# Work request
Please count the lines of the listing below in which "Output" occurs, and reply with the number only.
*** Opening Dataset records ***
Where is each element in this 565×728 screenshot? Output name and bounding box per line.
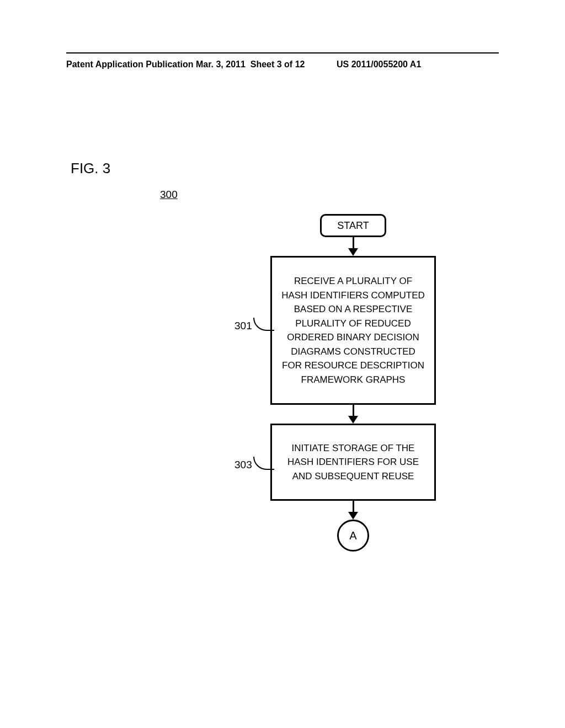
arrow-line bbox=[353, 501, 354, 513]
arrow-line bbox=[353, 237, 354, 249]
header-publication-type: Patent Application Publication bbox=[66, 60, 194, 69]
header-date: Mar. 3, 2011 bbox=[196, 60, 246, 69]
process-text-301: RECEIVE A PLURALITY OF HASH IDENTIFIERS … bbox=[280, 274, 427, 387]
start-terminal: START bbox=[320, 214, 386, 237]
arrow-line bbox=[353, 405, 354, 417]
process-text-303: INITIATE STORAGE OF THE HASH IDENTIFIERS… bbox=[280, 441, 427, 484]
flowchart-container: START RECEIVE A PLURALITY OF HASH IDENTI… bbox=[254, 214, 452, 552]
ref-label-303: 303 bbox=[234, 459, 252, 471]
arrow-2 bbox=[254, 405, 452, 424]
figure-label: FIG. 3 bbox=[71, 160, 110, 177]
arrow-head-icon bbox=[348, 248, 358, 256]
arrow-head-icon bbox=[348, 512, 358, 520]
start-label: START bbox=[337, 220, 369, 232]
connector-label: A bbox=[349, 529, 356, 542]
header-sheet: Sheet 3 of 12 bbox=[250, 60, 305, 69]
connector-a: A bbox=[337, 520, 369, 552]
process-box-301: RECEIVE A PLURALITY OF HASH IDENTIFIERS … bbox=[270, 256, 436, 405]
ref-label-301: 301 bbox=[234, 320, 252, 332]
process-box-303: INITIATE STORAGE OF THE HASH IDENTIFIERS… bbox=[270, 424, 436, 501]
header-date-sheet: Mar. 3, 2011 Sheet 3 of 12 bbox=[196, 60, 305, 69]
header-pub-number: US 2011/0055200 A1 bbox=[337, 60, 421, 69]
arrow-head-icon bbox=[348, 416, 358, 424]
header-rule bbox=[66, 52, 499, 53]
arrow-3 bbox=[254, 501, 452, 520]
arrow-1 bbox=[254, 237, 452, 256]
figure-number: 300 bbox=[160, 189, 178, 201]
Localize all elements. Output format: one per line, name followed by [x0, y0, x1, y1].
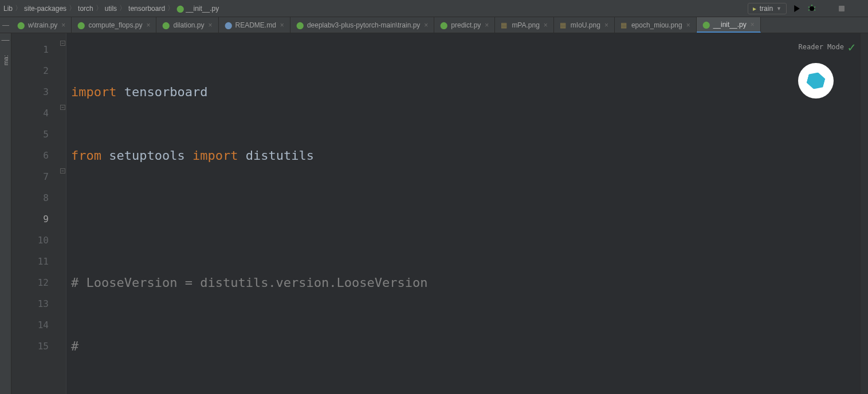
tab-label: dilation.py: [173, 21, 204, 29]
line-number[interactable]: 13: [11, 293, 66, 314]
breadcrumb-file[interactable]: ⬤__init__.py: [176, 5, 219, 13]
breadcrumb-item[interactable]: tensorboard: [128, 5, 165, 13]
close-tab-icon[interactable]: ×: [146, 21, 150, 29]
editor-tab[interactable]: ▦epoch_miou.png×: [615, 17, 697, 33]
code-area[interactable]: import tensorboard from setuptools impor…: [66, 33, 860, 394]
close-tab-icon[interactable]: ×: [424, 21, 428, 29]
tab-label: mIoU.png: [571, 21, 600, 29]
fold-marker[interactable]: −: [60, 105, 65, 110]
tab-label: predict.py: [451, 21, 481, 29]
editor-tab[interactable]: ▦mIoU.png×: [554, 17, 615, 33]
chevron-right-icon: 〉: [96, 3, 103, 13]
svg-point-6: [854, 6, 858, 10]
line-number[interactable]: 2: [11, 60, 66, 81]
chevron-right-icon: 〉: [69, 3, 76, 13]
python-file-icon: ⬤: [17, 21, 25, 29]
chevron-right-icon: 〉: [15, 3, 22, 13]
navigation-bar: Lib〉 site-packages〉 torch〉 utils〉 tensor…: [0, 0, 868, 17]
breadcrumb-item[interactable]: torch: [78, 5, 93, 13]
breadcrumb-item[interactable]: utils: [105, 5, 117, 13]
close-tab-icon[interactable]: ×: [209, 21, 213, 29]
run-button[interactable]: [792, 4, 802, 13]
editor-tabs: — ⬤w\train.py×⬤compute_flops.py×⬤dilatio…: [0, 17, 868, 33]
python-file-icon: ⬤: [176, 5, 184, 13]
svg-point-0: [810, 6, 814, 11]
tab-label: README.md: [235, 21, 276, 29]
tab-label: mPA.png: [512, 21, 539, 29]
line-number[interactable]: 15: [11, 336, 66, 357]
tab-label: w\train.py: [28, 21, 57, 29]
toolbar-right: ▸ train ▼: [748, 3, 865, 14]
image-file-icon: ▦: [501, 21, 509, 29]
editor-tab[interactable]: ⬤__init__.py×: [697, 17, 761, 33]
close-tab-icon[interactable]: ×: [686, 21, 690, 29]
line-number[interactable]: 10: [11, 230, 66, 251]
inspection-ok-icon[interactable]: ✓: [848, 37, 855, 58]
line-number[interactable]: 4: [11, 103, 66, 124]
hide-tool-icon[interactable]: —: [2, 36, 10, 44]
markdown-file-icon: ⬤: [225, 21, 233, 29]
fold-marker[interactable]: −: [60, 41, 65, 46]
error-stripe[interactable]: [860, 33, 868, 394]
line-number[interactable]: 7: [11, 166, 66, 187]
run-config-selector[interactable]: ▸ train ▼: [748, 3, 787, 14]
breadcrumb-item[interactable]: Lib: [3, 5, 13, 13]
run-config-label: train: [760, 5, 773, 13]
chevron-right-icon: 〉: [167, 3, 174, 13]
tab-label: deeplabv3-plus-pytorch-main\train.py: [307, 21, 420, 29]
breadcrumbs: Lib〉 site-packages〉 torch〉 utils〉 tensor…: [3, 3, 748, 13]
editor-tab[interactable]: ⬤predict.py×: [434, 17, 495, 33]
line-number[interactable]: 12: [11, 272, 66, 293]
fold-marker[interactable]: −: [60, 168, 65, 174]
line-number[interactable]: 9: [11, 208, 66, 230]
close-tab-icon[interactable]: ×: [544, 21, 548, 29]
line-number[interactable]: 5: [11, 124, 66, 145]
gutter: − − − 123456789101112131415: [11, 33, 66, 394]
rerun-button[interactable]: [822, 4, 831, 13]
left-tool-label[interactable]: ma:: [2, 55, 9, 65]
floating-assistant-icon[interactable]: [798, 63, 834, 98]
close-tab-icon[interactable]: ×: [280, 21, 284, 29]
editor-tab[interactable]: ▦mPA.png×: [495, 17, 553, 33]
editor-tab[interactable]: ⬤dilation.py×: [156, 17, 218, 33]
line-number[interactable]: 1: [11, 39, 66, 60]
svg-line-5: [814, 10, 815, 10]
breadcrumb-item[interactable]: site-packages: [24, 5, 66, 13]
line-number[interactable]: 14: [11, 314, 66, 336]
python-file-icon: ⬤: [296, 21, 304, 29]
editor-tab[interactable]: ⬤README.md×: [219, 17, 290, 33]
editor-tab[interactable]: ⬤w\train.py×: [11, 17, 72, 33]
reader-mode-label[interactable]: Reader Mode: [799, 37, 844, 58]
tab-label: __init__.py: [713, 21, 747, 29]
left-tool-strip: — ma:: [0, 33, 11, 394]
stop-button[interactable]: [837, 4, 846, 13]
code-editor[interactable]: − − − 123456789101112131415 import tenso…: [11, 33, 868, 394]
line-number[interactable]: 11: [11, 251, 66, 272]
close-tab-icon[interactable]: ×: [485, 21, 489, 29]
python-icon: ▸: [753, 5, 756, 13]
editor-tab[interactable]: ⬤deeplabv3-plus-pytorch-main\train.py×: [290, 17, 434, 33]
chevron-right-icon: 〉: [119, 3, 126, 13]
debug-button[interactable]: [807, 4, 816, 13]
svg-line-2: [808, 7, 810, 7]
svg-line-7: [858, 10, 860, 12]
tab-label: epoch_miou.png: [631, 21, 682, 29]
close-tab-icon[interactable]: ×: [751, 21, 755, 29]
search-button[interactable]: [852, 4, 861, 13]
svg-line-3: [814, 7, 815, 7]
image-file-icon: ▦: [620, 21, 629, 29]
editor-tab[interactable]: ⬤compute_flops.py×: [72, 17, 156, 33]
python-file-icon: ⬤: [162, 21, 170, 29]
line-number[interactable]: 6: [11, 145, 66, 166]
tabs-collapse-icon[interactable]: —: [0, 17, 11, 33]
tab-label: compute_flops.py: [88, 21, 142, 29]
python-file-icon: ⬤: [440, 21, 448, 29]
line-number[interactable]: 3: [11, 81, 66, 103]
line-number[interactable]: 8: [11, 187, 66, 208]
python-file-icon: ⬤: [702, 21, 710, 29]
chevron-down-icon: ▼: [776, 6, 781, 11]
python-file-icon: ⬤: [77, 21, 85, 29]
close-tab-icon[interactable]: ×: [61, 21, 65, 29]
close-tab-icon[interactable]: ×: [604, 21, 608, 29]
image-file-icon: ▦: [560, 21, 568, 29]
*** Closing Dataset records ***
# Response box
2